One of the most common ways your employees may be injured on the job is by slipping and falling as they carry out their daily tasks. Fortunately, there is a lot you can do to reduce the likelihood of such incidents, even if you can't eliminate the risk entirely.
The following steps will go a long way toward preventing slip-and-fall accidents on your industrial property:
1) Keep the ground clear — especially in high-traffic areas
First and foremost, the obvious thing to do when you're trying to get rid of slipping and tripping hazards is to keep items off the ground, according to CertifyMe.net. When someone spots anything lying on the floor, around the loading dock or anywhere else, they should take it upon themselves to put it where it belongs instead.
2) Make sure lighting is adequate
Most of the time, even if there is something in a worker's path, they'll be able to see it and move around it, but that's not going to be the case in darker parts of your site, CertifyMe.net added. For that reason, make sure you've installed lights so every square inch of your facility is highly visible, and get proactive about replacing burned-out bulbs.
3) Cover the cables and cords
Of course, there are some things on the floor in your facility you can't move, including cords and cables running over long stretches of the ground, according to SOS Technologies.
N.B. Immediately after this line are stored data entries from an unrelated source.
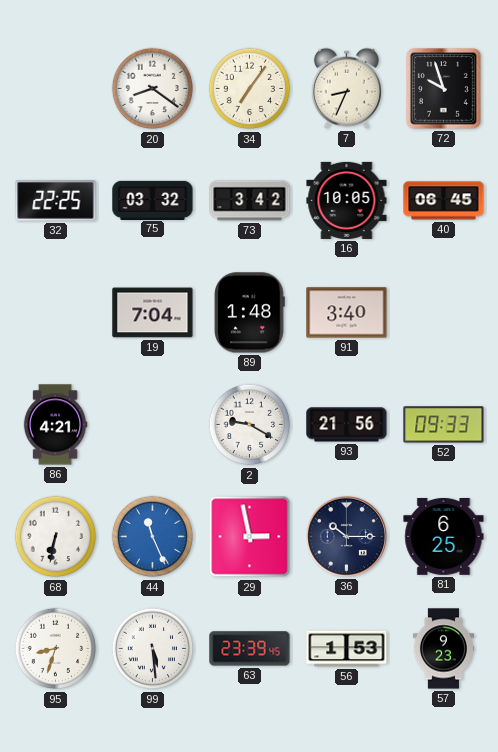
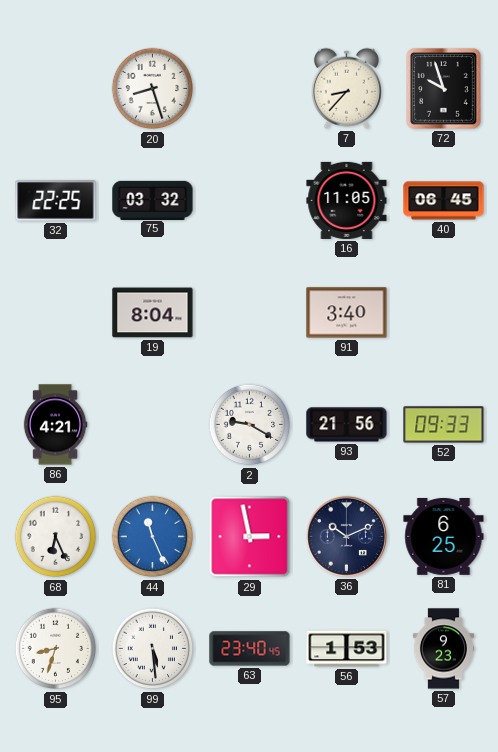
20: 8:21 -> 8:27
34: 7:06 -> none
7: 8:34 -> 8:37
73: 3:42 -> none
16: 10:05 -> 11:05
19: 7:04 -> 8:04
89: 1:48 -> none
68: 6:32 -> 6:26
36: 10:15 -> 10:11
63: 23:39 -> 23:40
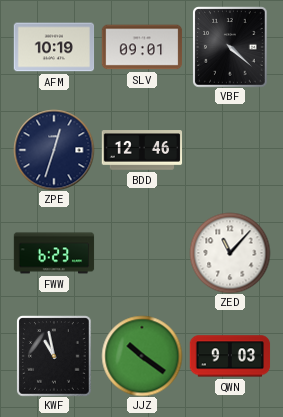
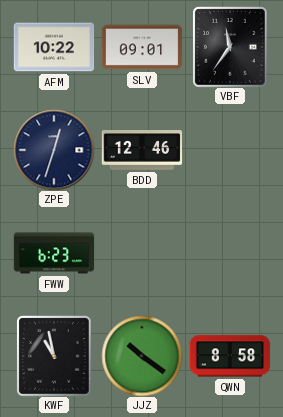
AFM: 10:19 -> 10:22
VBF: 4:22 -> 11:36
ZED: 11:07 -> none
QWN: 9:03 -> 8:58
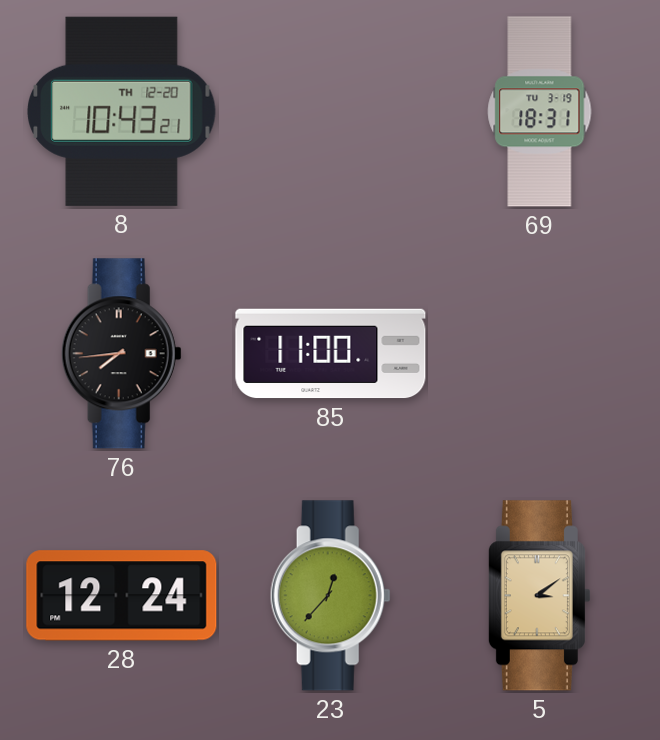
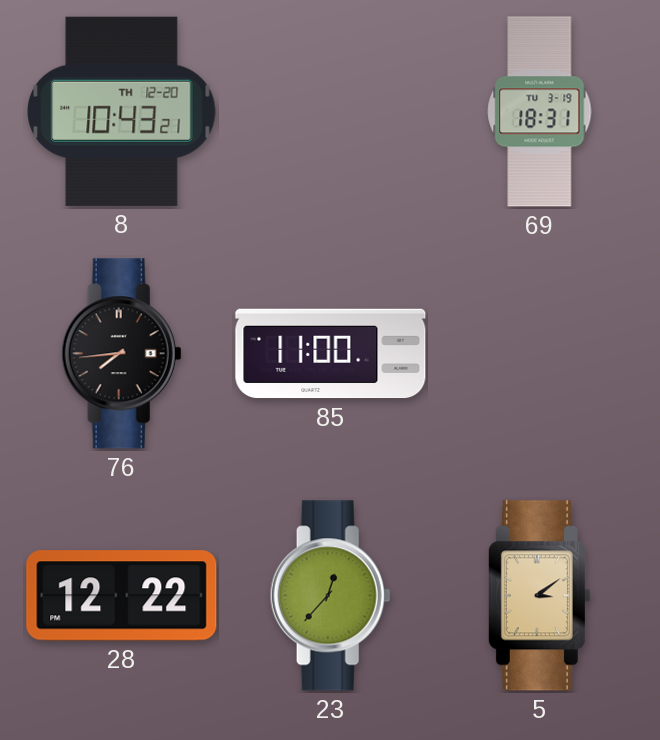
28: 12:24 -> 12:22
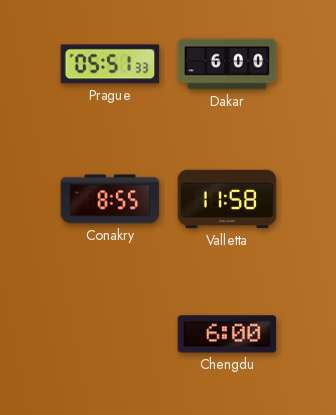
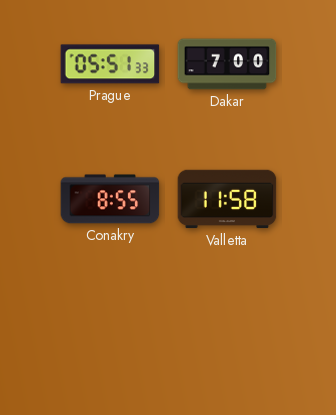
Dakar: 6:00 -> 7:00
Chengdu: 6:00 -> none
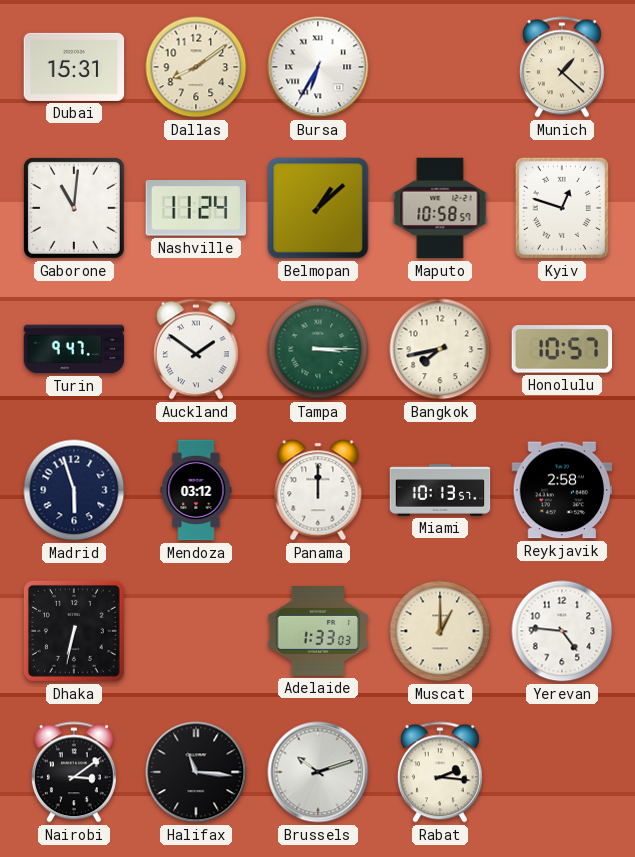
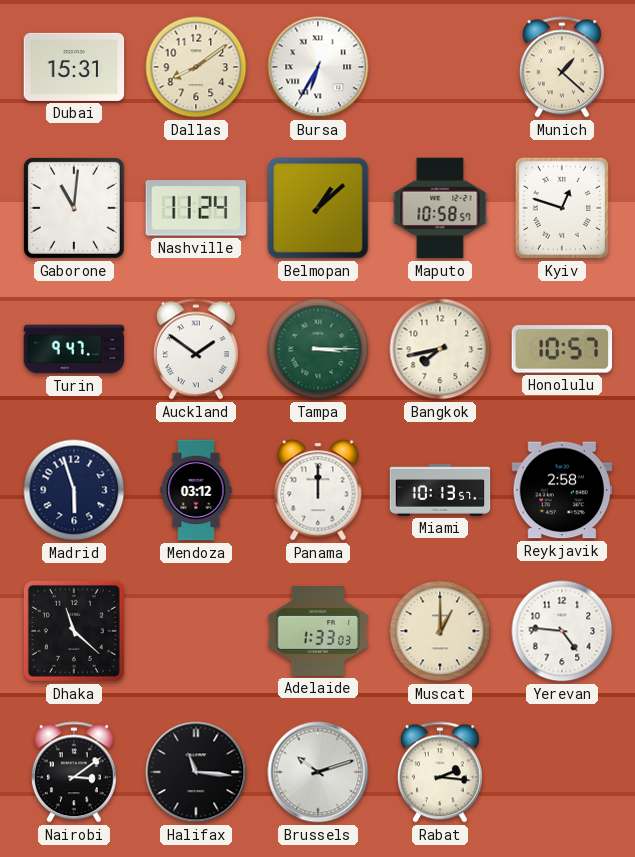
Dhaka: 6:32 -> 11:22
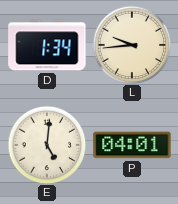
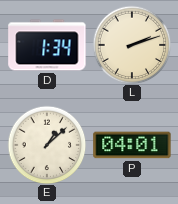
L: 9:44 -> 2:12
E: 5:01 -> 1:08
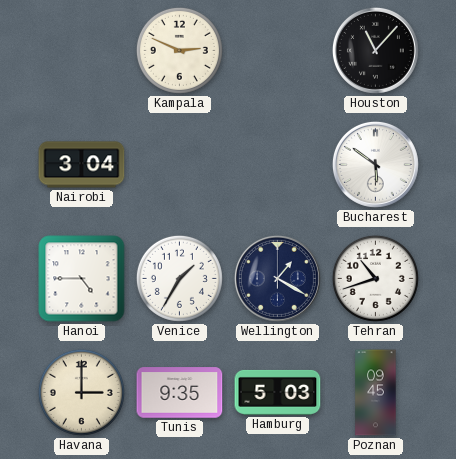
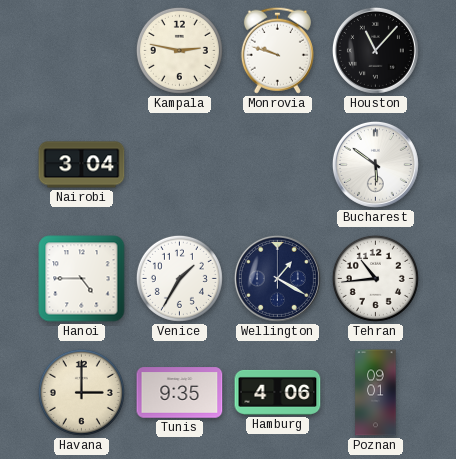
Kampala: 2:49 -> 2:47
Monrovia: none -> 9:48
Tehran: 10:42 -> 10:44
Hamburg: 5:03 -> 4:06
Poznan: 09:45 -> 09:01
Since you can't move them, you have to do the next-best thing and cover them with mats or other items specifically designed to reduce tripping hazards.
4) Make sure rugs, mats and more don't move
As you're putting down these coverings, it's also important to make sure they are not going to shift, SOS Technologies noted. Safety mats or rugs can increase traction, but if a corner starts to come up, or the material is not properly anchored to the floor, they introduce a different (potentially diminished) tripping hazard that your workers have to account for.
5) Be careful of highly polished floor surfaces
Within your facility, you may have a number of different floor surfaces, and those that are highly polished can pose a real hazard, especially when they get wet, SOS Technologies further advised. As such, it's vital for workers to know which surfaces are higher-risk and for proper signage to be put out when they are more dangerous than normal.
6) Require the right footwear
Workers should not be coming to your warehouse with improper footwear like soft sneakers, sandals or anything else that isn't effectively protective, according to Reliable Plant. Instead, they should be required to wear heavy-duty work shoes or boots that have plenty of tread and heft.
7) Train employees for these risks
In much the same way you train employees for other job-related risks, slip-and-fall hazards are also something you should discuss, Reliable Plant cautioned. Knowing how these risks can crop up and the best practices to avoid them is critical.
8) Look beyond the warehouse itself
Finally, your duty to your employees' safety doesn't begin or end at the door of your warehouse, Reliable Plant said. You should also make sure all these hazards in the parking lot and elsewhere on the property are handled adequately.